第16話「口論」
夜が更け、静まり返った部屋で、私たちはいつもと違う空気に包まれていた。疲れ切った体を引きずって帰宅した私に、まなみが鋭い視線を向けてくる。
すぐにそれに気づいたが、あえて視線を合わせないでいた。しかし、彼女はためらいもなく口を開いた。
「リカさん、どうしてずっと夜職(風俗)を続けるの?体、壊しちゃうよ」
その言葉に、一瞬心が揺れる。私は平静を装い、いつものように答えた。
「私には、これしかできないから」
一瞬の沈黙が流れる。彼女が目を伏せ、不満げな表情を浮かべているのが見えた。
その沈黙が、どんどん重く息苦しいものに変わっていく。やがて、まなみは声を絞り出すように言った。
「それ、本当にただの仕事って言えるの?」
胸の奥がざわついた。まなみが何を言いたいのかを理解しつつも、私はその核心に触れるのを恐れていた。
けれど、彼女の言葉から逃れるわけにもいかなかった。
「どういう意味?」
「だって…私以外の人とそういうことしてるって考えたら、嫌で仕方ない。私がどれだけリカさんのこと大事に思ってるか、わかってるよね?なのに、なんで他の人に優しくできるの?」
その問いが私の心を突き刺した。まなみは私を必要としてくれている。
それなのに、私は彼女に向き合いきれていない。胸の奥にある重たい感情が爆発しそうだったが、私はそれを飲み込んで、再び平静を装おうとした。

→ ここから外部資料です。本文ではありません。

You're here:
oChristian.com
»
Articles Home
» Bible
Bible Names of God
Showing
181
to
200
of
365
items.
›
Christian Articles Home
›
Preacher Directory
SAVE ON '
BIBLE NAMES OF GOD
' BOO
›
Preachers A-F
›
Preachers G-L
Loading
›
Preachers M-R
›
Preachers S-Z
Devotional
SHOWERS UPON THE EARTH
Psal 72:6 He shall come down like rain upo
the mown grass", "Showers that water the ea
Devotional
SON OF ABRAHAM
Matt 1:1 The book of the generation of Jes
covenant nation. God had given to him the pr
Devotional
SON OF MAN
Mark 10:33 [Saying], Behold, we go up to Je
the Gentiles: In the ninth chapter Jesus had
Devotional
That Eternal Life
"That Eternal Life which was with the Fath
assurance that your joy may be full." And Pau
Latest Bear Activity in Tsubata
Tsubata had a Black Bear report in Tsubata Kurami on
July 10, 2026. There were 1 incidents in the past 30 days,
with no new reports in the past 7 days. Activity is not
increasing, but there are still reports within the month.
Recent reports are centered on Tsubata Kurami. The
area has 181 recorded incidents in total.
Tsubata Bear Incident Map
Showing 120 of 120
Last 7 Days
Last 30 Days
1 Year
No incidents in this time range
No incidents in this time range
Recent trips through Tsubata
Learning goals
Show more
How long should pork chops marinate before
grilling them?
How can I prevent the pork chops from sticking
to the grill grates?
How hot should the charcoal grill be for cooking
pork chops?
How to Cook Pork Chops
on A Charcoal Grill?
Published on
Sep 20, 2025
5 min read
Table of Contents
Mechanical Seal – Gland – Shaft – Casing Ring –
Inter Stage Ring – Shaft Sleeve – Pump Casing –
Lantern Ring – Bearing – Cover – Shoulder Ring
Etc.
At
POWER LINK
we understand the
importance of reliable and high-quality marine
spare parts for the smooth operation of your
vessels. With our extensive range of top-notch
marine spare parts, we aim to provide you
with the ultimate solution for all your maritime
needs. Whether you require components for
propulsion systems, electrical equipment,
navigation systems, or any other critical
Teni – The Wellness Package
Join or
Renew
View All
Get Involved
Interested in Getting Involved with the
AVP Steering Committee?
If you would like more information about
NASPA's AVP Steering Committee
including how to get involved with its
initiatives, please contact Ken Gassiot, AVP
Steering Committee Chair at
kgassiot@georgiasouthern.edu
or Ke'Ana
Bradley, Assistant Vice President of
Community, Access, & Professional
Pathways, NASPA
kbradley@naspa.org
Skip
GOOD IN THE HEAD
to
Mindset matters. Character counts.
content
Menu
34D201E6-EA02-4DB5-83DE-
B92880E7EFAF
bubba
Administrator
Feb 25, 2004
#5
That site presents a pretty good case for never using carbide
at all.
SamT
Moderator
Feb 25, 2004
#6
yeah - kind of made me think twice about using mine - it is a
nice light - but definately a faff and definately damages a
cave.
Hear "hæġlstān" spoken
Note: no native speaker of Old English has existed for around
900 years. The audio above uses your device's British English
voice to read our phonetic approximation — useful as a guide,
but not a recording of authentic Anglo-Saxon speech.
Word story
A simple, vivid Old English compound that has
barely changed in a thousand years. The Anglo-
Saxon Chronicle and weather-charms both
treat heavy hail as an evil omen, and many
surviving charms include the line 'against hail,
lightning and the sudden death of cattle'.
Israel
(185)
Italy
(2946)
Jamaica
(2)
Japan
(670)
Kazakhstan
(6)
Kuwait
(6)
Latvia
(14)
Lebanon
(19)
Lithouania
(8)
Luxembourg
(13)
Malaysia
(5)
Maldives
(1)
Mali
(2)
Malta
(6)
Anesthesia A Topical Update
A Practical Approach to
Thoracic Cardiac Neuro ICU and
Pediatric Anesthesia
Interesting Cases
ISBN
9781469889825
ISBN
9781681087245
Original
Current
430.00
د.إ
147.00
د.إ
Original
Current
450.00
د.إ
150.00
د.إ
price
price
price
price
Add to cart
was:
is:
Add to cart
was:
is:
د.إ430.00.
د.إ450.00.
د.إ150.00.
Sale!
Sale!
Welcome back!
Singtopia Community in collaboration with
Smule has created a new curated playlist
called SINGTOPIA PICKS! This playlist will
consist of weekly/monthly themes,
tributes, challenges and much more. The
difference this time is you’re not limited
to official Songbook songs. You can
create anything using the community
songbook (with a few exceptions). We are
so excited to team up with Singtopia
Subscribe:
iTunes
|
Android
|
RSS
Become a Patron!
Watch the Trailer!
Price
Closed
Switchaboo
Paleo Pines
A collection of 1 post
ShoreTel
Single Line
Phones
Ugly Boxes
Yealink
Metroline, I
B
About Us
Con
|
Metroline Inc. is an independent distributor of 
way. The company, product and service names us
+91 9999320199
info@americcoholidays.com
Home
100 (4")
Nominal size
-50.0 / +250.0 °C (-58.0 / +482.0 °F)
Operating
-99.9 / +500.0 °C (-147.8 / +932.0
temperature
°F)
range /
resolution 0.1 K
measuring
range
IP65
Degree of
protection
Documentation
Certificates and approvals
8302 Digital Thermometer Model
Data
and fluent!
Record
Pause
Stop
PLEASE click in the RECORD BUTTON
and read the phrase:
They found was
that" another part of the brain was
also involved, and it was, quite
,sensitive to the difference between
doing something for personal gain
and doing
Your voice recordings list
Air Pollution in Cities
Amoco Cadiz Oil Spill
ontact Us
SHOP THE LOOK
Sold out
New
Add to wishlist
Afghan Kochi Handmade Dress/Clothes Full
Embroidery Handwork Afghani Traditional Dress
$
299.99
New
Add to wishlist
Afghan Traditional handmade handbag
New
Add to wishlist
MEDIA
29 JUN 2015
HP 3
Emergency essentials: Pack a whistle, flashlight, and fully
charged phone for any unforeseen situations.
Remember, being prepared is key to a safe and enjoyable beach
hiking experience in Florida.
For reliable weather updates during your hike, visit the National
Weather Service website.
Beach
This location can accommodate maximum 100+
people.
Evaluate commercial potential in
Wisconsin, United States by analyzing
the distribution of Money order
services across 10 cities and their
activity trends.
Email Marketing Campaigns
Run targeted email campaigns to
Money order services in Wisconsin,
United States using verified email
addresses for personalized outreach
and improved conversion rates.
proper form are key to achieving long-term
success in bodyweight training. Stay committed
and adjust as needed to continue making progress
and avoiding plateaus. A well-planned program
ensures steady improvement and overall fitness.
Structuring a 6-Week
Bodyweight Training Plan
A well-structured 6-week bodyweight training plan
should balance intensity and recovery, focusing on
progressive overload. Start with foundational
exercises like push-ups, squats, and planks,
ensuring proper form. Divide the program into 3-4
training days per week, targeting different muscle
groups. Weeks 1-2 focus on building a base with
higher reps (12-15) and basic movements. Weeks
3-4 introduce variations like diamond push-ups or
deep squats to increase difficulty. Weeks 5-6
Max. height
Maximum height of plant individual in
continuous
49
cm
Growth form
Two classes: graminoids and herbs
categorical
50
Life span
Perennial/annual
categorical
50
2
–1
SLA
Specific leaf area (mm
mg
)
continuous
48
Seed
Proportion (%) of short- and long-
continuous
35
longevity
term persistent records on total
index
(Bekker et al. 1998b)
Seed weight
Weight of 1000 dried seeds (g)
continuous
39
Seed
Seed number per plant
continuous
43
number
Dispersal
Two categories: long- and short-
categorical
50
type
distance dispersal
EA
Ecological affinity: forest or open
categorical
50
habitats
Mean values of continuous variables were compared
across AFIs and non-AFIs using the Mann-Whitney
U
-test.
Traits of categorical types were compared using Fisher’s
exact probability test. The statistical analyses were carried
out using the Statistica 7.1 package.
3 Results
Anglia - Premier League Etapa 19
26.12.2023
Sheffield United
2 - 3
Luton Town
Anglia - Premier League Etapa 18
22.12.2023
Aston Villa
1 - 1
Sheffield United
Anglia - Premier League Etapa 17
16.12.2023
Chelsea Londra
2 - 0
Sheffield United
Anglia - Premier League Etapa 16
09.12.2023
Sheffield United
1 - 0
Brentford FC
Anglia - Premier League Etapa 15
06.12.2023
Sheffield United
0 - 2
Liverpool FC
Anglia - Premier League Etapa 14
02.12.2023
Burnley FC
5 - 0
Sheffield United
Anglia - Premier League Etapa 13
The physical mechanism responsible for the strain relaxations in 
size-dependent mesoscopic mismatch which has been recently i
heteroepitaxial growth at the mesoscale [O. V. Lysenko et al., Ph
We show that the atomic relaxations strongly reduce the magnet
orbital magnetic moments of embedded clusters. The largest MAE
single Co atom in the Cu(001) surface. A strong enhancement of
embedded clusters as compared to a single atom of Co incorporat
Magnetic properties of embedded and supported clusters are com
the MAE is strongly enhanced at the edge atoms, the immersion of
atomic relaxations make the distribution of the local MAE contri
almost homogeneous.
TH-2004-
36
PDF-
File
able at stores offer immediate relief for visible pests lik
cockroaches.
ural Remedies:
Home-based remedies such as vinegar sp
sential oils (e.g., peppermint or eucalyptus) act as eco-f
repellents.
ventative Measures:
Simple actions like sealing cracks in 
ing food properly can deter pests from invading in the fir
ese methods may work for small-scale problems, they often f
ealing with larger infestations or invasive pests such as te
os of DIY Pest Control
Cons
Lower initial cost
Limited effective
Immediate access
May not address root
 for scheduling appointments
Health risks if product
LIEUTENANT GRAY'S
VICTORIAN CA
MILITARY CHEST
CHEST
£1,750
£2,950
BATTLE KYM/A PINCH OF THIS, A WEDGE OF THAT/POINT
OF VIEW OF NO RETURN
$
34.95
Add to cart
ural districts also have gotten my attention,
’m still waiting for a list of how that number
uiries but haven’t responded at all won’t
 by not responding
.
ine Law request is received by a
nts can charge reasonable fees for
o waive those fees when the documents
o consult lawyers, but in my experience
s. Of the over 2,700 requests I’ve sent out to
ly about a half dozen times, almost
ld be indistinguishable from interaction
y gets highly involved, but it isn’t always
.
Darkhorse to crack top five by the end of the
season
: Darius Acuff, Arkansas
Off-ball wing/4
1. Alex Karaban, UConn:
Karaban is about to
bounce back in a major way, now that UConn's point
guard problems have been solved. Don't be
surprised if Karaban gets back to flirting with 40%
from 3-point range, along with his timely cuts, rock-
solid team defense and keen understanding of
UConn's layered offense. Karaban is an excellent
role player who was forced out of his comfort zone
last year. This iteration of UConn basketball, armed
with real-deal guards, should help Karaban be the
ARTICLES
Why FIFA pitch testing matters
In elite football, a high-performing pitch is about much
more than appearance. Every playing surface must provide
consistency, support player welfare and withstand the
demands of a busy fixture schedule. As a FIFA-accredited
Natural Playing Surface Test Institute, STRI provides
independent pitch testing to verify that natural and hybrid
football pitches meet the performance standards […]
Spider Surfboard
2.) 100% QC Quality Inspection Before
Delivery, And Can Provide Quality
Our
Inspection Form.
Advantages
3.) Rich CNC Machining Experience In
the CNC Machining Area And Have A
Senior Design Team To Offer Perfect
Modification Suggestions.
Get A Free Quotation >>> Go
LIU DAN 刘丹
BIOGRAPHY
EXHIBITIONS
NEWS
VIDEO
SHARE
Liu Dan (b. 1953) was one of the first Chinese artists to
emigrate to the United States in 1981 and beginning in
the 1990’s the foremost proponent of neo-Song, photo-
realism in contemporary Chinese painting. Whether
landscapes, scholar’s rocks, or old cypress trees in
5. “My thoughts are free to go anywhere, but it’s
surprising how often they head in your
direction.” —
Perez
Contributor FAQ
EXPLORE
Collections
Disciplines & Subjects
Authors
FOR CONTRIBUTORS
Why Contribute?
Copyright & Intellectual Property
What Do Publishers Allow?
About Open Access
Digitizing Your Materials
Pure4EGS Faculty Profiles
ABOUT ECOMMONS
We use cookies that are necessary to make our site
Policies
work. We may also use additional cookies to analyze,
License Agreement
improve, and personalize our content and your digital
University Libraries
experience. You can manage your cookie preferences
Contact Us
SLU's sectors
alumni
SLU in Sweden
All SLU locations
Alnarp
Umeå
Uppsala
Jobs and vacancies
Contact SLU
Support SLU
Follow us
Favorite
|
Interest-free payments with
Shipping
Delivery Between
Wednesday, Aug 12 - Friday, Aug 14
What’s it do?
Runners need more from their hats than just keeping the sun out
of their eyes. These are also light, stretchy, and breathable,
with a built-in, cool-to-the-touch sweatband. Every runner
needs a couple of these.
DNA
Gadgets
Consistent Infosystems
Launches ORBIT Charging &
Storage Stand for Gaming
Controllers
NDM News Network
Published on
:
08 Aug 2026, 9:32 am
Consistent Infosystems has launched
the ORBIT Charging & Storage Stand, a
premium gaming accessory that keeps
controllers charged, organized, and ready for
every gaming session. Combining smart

「まなみ、私はただ生きるために、他に方法がないからやっているの。こんな私に、あなたに応える資格なんてあると思う?」
彼女の表情が歪んだ。そして、彼女の目に浮かぶ涙が私の心に冷たい痛みを与える。
「じゃあ、私の存在はリカさんにとって何なの?ただの負担?ただ救ってもらっただけの邪魔者?」
「そんなこと、思ってない…」
私はかすれた声で答えたが、自分の言葉があまりに頼りなく響いた。
「じゃあ、なんでそんな仕事を続けてるの!リカさんが自分を犠牲にしてまで、他の人に触れられるのがどれだけ辛いか、わかってる!?私だって、リカさんを大事にしたいのに…!」
その瞬間、私の中で何かが切れた。
「わかってるよ!でも、これが私の現実なんだ。誰も私を本当に必要としてくれたことなんてなかった。だから自分を売るしかなかったんだよ!そんな私が、どうしてあなたの気持ちに応えられるって思うの?」
私の声が張り詰め、まなみの瞳が揺れる。その揺れが私を突き刺し、彼女が受け止めきれない現実を押し付けていることを自覚する。
まなみは泣きながら叫んだ。
「そんなふうに言わないでよ!私にとってリカさんはただの…ただの誰かじゃない!私が誰にも言えないことを打ち明けられる、唯一の人なのに!」
部屋の中が再び沈黙に包まれる。まなみの涙が静かに流れ落ち、私はただ立ち尽くすしかなかった。
何もしてあげられない自分が情けなくて、彼女に向ける言葉も見つからなかった。
その夜、ふたりの間に横たわる見えない溝が深まり、かつて感じたはずの温かさが、遠くの彼方へと消えていくのをただ見届けるしかなかった。